*** Opening INFORMATION SUPPLIED ***

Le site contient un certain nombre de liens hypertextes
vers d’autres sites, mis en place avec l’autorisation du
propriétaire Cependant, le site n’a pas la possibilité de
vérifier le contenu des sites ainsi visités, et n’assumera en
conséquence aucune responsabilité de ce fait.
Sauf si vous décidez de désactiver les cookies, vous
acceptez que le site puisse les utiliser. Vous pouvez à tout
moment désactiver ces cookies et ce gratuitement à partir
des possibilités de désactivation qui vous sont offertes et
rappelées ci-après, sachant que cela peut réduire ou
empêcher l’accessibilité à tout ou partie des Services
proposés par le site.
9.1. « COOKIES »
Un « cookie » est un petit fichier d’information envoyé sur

*** Closing INFORMATION SUPPLIED ***
*** Opening INFORMATION SUPPLIED ***

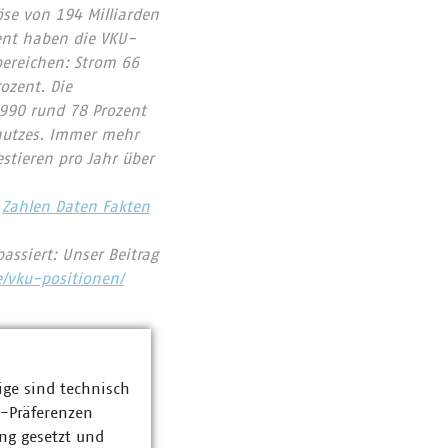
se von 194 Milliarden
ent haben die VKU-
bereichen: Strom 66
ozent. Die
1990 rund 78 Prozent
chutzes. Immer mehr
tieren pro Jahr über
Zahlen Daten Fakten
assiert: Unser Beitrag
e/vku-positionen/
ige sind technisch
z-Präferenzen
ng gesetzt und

*** Closing INFORMATION SUPPLIED ***

- REQUIRED ACTION: Look above for the line with "Le site contient" and the line with "d’information envoyé sur". Write out those two lines and all the lines between them, exactly, and no others.

- FINAL ANSWER:
Le site contient un certain nombre de liens hypertextes
vers d’autres sites, mis en place avec l’autorisation du
propriétaire Cependant, le site n’a pas la possibilité de
vérifier le contenu des sites ainsi visités, et n’assumera en
conséquence aucune responsabilité de ce fait.
Sauf si vous décidez de désactiver les cookies, vous
acceptez que le site puisse les utiliser. Vous pouvez à tout
moment désactiver ces cookies et ce gratuitement à partir
des possibilités de désactivation qui vous sont offertes et
rappelées ci-après, sachant que cela peut réduire ou
empêcher l’accessibilité à tout ou partie des Services
proposés par le site.
9.1. « COOKIES »
Un « cookie » est un petit fichier d’information envoyé sur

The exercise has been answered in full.